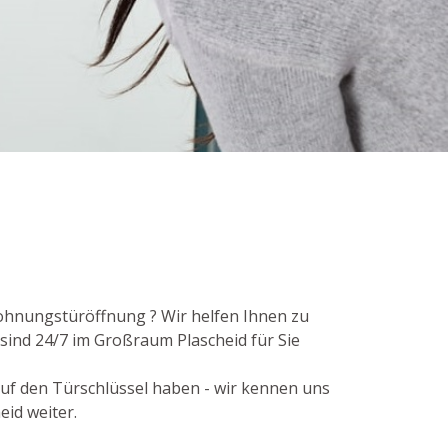
Wohnungstüröffnung ? Wir helfen Ihnen zu
 sind 24/7 im Großraum Plascheid für Sie
 auf den Türschlüssel haben - wir kennen uns
eid weiter.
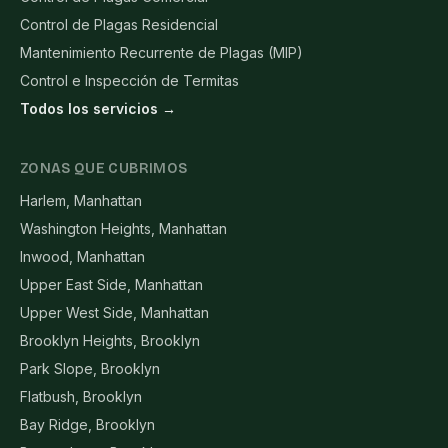
Control de Plagas Residencial
Mantenimiento Recurrente de Plagas (MIP)
Control e Inspección de Termitas
Todos los servicios →
ZONAS QUE CUBRIMOS
Harlem, Manhattan
Washington Heights, Manhattan
Inwood, Manhattan
Upper East Side, Manhattan
Upper West Side, Manhattan
Brooklyn Heights, Brooklyn
Park Slope, Brooklyn
Flatbush, Brooklyn
Bay Ridge, Brooklyn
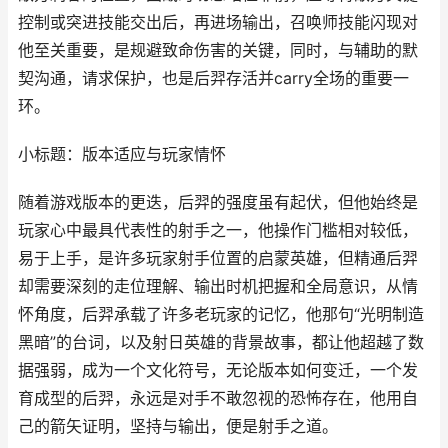
控制或突进技能交出后，再进场输出，召唤师技能闪现对
他至关重要，是规避致命伤害的关键，同时，与辅助的默
契沟通，请求保护，也是后羿存活并carry全场的重要一
环。
小标题：版本适应与玩家情怀
随着游戏版本的更迭，后羿的强度虽有起伏，但他始终是
玩家心中最具代表性的射手之一，他操作门槛相对较低，
易于上手，是许多玩家射手位置的启蒙英雄，但精通后羿
却需要深刻的走位理解、输出时机把握和全局意识，从情
怀角度，后羿承载了许多老玩家的记忆，他那句“光明制造
黑暗”的台词，以及射日英雄的背景故事，都让他超越了数
据强弱，成为一个文化符号，无论版本如何变迁，一个发
育成型的后羿，永远是对手不敢忽视的恐怖存在，他用自
己的箭矢证明，坚持与输出，便是射手之道。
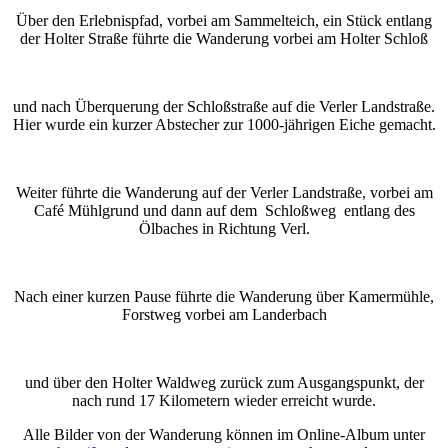
Über den Erlebnispfad, vorbei am Sammelteich, ein Stück entlang
der Holter Straße führte die Wanderung vorbei am Holter Schloß
und nach Überquerung der Schloßstraße auf die Verler Landstraße.
Hier wurde ein kurzer Abstecher zur 1000-jährigen Eiche gemacht.
Weiter führte die Wanderung auf der Verler Landstraße, vorbei am
Café Mühlgrund und dann auf dem Schloßweg entlang des
Ölbaches in Richtung Verl.
Nach einer kurzen Pause führte die Wanderung über Kamermühle,
Forstweg vorbei am Landerbach
und über den Holter Waldweg zurück zum Ausgangspunkt, der
nach rund 17 Kilometern wieder erreicht wurde.
Alle Bilder von der Wanderung können im Online-Album unter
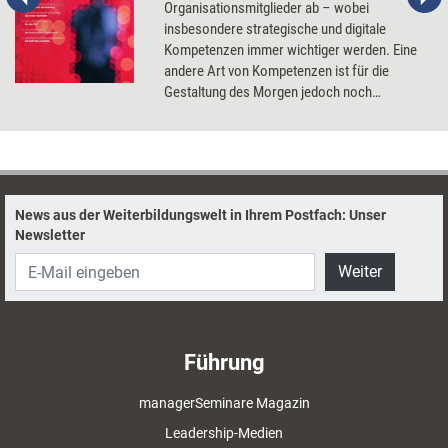
Organisationsmitglieder ab – wobei
insbesondere strategische und digitale
Kompetenzen immer wichtiger werden. Eine
andere Art von Kompetenzen ist für die
Gestaltung des Morgen jedoch noch
bedeutender: menschliche Stärken wie
Resilienz, Empathie oder auch die Fähigkeit
zum klugen Zweifeln. Wie sich Erstere wie
Letztere entwickeln und fördern lassen.
News aus der Weiterbildungswelt in Ihrem Postfach: Unser
Newsletter
Weiter
Führung
managerSeminare Magazin
Leadership-Medien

> [Your assignment]:
Would you copy all lines in the records where the string "Plagas" appears?

> [Solved problem]:
Control de Plagas Residencial
Mantenimiento Recurrente de Plagas (MIP)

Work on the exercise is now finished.